Published online by Cambridge University Press: 08 February 2010
Beckman and Edwards have presented experimental evidence for the association of syllabic lengthening in speech with two phonological effects. One is the presence of an intonational phrase boundary. Lengthening associated with intonational phrase boundaries occurs consistently across speakers and speech rates. The other effect is the presence of a word boundary. In contrast to phrase-final lengthening, word-final lengthening occurs inconsistently. It is more evident at a slow rate of speech; even then, not all speakers show it with all sentences.

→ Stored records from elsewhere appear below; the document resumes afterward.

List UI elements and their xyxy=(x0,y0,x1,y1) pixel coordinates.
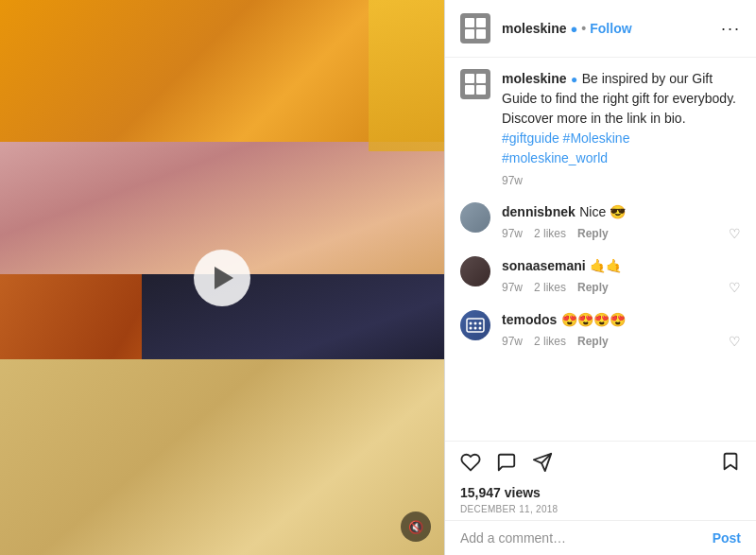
comment-text-temodos: 😍😍😍😍 xyxy=(561,312,626,327)
profile-avatar[interactable] xyxy=(460,13,490,43)
comment-meta-temodos: 97w 2 likes Reply ♡ xyxy=(502,334,741,349)
video-bg-layer-5 xyxy=(0,359,444,555)
comment-content-dennis: dennisbnek Nice 😎 97w 2 likes Reply ♡ xyxy=(502,202,741,241)
comment-row: temodos 😍😍😍😍 97w 2 likes Reply ♡ xyxy=(460,310,741,349)
caption-verified-icon: ● xyxy=(571,73,577,86)
comment-reply-sona[interactable]: Reply xyxy=(577,281,609,294)
comment-username-dennis[interactable]: dennisbnek xyxy=(502,204,576,219)
caption-time: 97w xyxy=(502,174,741,187)
comment-content-temodos: temodos 😍😍😍😍 97w 2 likes Reply ♡ xyxy=(502,310,741,349)
comment-meta-dennis: 97w 2 likes Reply ♡ xyxy=(502,226,741,241)
svg-point-4 xyxy=(470,327,472,330)
svg-point-3 xyxy=(479,322,482,325)
comment-meta-sona: 97w 2 likes Reply ♡ xyxy=(502,280,741,295)
info-panel: moleskine ● • Follow ··· moleskine xyxy=(444,0,756,555)
follow-button[interactable]: Follow xyxy=(590,21,631,36)
header-username-row: moleskine ● • Follow xyxy=(502,21,632,36)
more-options-button[interactable]: ··· xyxy=(721,20,741,37)
comment-time-sona: 97w xyxy=(502,281,523,294)
avatar-grid-icon xyxy=(465,18,486,39)
bookmark-icon xyxy=(720,451,741,472)
comment-avatar-temodos[interactable] xyxy=(460,310,490,340)
action-icons-row xyxy=(460,451,741,477)
share-icon xyxy=(532,452,553,473)
post-date: December 11, 2018 xyxy=(460,504,741,514)
caption-username[interactable]: moleskine xyxy=(502,71,566,86)
verified-badge-icon: ● xyxy=(570,22,577,36)
add-comment-bar: Post xyxy=(445,520,756,555)
header-user-info: moleskine ● • Follow xyxy=(502,21,632,36)
mute-icon: 🔇 xyxy=(408,520,423,534)
comment-time-dennis: 97w xyxy=(502,227,523,240)
svg-point-1 xyxy=(470,322,472,325)
comment-username-temodos[interactable]: temodos xyxy=(502,312,557,327)
comment-likes-temodos: 2 likes xyxy=(534,335,566,348)
comment-reply-dennis[interactable]: Reply xyxy=(577,227,609,240)
caption-body: moleskine ● Be inspired by our Gift Guid… xyxy=(502,69,741,187)
caption-avatar[interactable] xyxy=(460,69,490,99)
comment-row: dennisbnek Nice 😎 97w 2 likes Reply ♡ xyxy=(460,202,741,241)
heart-icon xyxy=(460,452,481,473)
like-button[interactable] xyxy=(460,452,481,477)
comment-text-sona: 🤙🤙 xyxy=(590,258,622,273)
comment-input[interactable] xyxy=(460,530,713,546)
comment-username-sona[interactable]: sonaasemani xyxy=(502,258,586,273)
comment-time-temodos: 97w xyxy=(502,335,523,348)
comment-avatar-sona[interactable] xyxy=(460,256,490,286)
views-count: 15,947 views xyxy=(460,485,741,500)
svg-point-5 xyxy=(474,327,477,330)
video-bg-top-right xyxy=(369,0,444,151)
comment-icon xyxy=(496,452,517,473)
comment-button[interactable] xyxy=(496,452,517,477)
share-button[interactable] xyxy=(532,452,553,477)
bookmark-button[interactable] xyxy=(720,451,741,477)
temodos-avatar-icon xyxy=(466,318,485,333)
post-comment-button[interactable]: Post xyxy=(713,530,741,546)
comments-area: moleskine ● Be inspired by our Gift Guid… xyxy=(445,58,756,441)
header-username-text[interactable]: moleskine xyxy=(502,21,566,36)
dot-separator: • xyxy=(581,21,586,36)
comment-reply-temodos[interactable]: Reply xyxy=(577,335,609,348)
comment-row: sonaasemani 🤙🤙 97w 2 likes Reply ♡ xyxy=(460,256,741,295)
caption-avatar-grid-icon xyxy=(465,74,486,95)
comment-content-sona: sonaasemani 🤙🤙 97w 2 likes Reply ♡ xyxy=(502,256,741,295)
svg-point-2 xyxy=(474,322,477,325)
post-header: moleskine ● • Follow ··· xyxy=(445,0,756,58)
comment-heart-dennis[interactable]: ♡ xyxy=(729,226,741,241)
comment-heart-sona[interactable]: ♡ xyxy=(729,280,741,295)
svg-point-6 xyxy=(479,327,482,330)
comment-heart-temodos[interactable]: ♡ xyxy=(729,334,741,349)
caption-row: moleskine ● Be inspired by our Gift Guid… xyxy=(460,69,741,187)
comment-avatar-dennis[interactable] xyxy=(460,202,490,233)
play-button[interactable] xyxy=(194,250,250,306)
comment-likes-sona: 2 likes xyxy=(534,281,566,294)
svg-rect-0 xyxy=(467,319,484,332)
caption-hashtags[interactable]: #giftguide #Moleskine #moleskine_world xyxy=(502,129,741,168)
play-triangle-icon xyxy=(215,267,233,289)
mute-button[interactable]: 🔇 xyxy=(401,512,431,542)
video-panel: 🔇 xyxy=(0,0,444,555)
actions-bar: 15,947 views December 11, 2018 xyxy=(445,441,756,520)
comment-likes-dennis: 2 likes xyxy=(534,227,566,240)
comment-text-dennis: Nice 😎 xyxy=(579,204,626,219)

Beckman and Edwards's aim in examining the occurrence of lengthening effects is to make claims about the proper model of English phonological structure. They relate their experiments to a long tradition of phonological interpretation of timing effects in speech, with two separate (and as Beckman and Edwards point out, at least in part incompatible) strands: lengthening which is claimed to accompany the terminal boundary of a phonological unit, and shortening which is claimed to adjust the interval between stressed syllables in the direction of greater regularity. The effects which Beckman and Edwards found in their experiments are of the first sort.
This commentary concerns the assumptions on which undertakings such as Beckman and Edwards's are based. Precisely how does a speaker's performance shed light on the phonology of a language?
Two useful distinctions may be drawn. The first is between what one may call a strong and a weak version of the claim to “psychological reality.”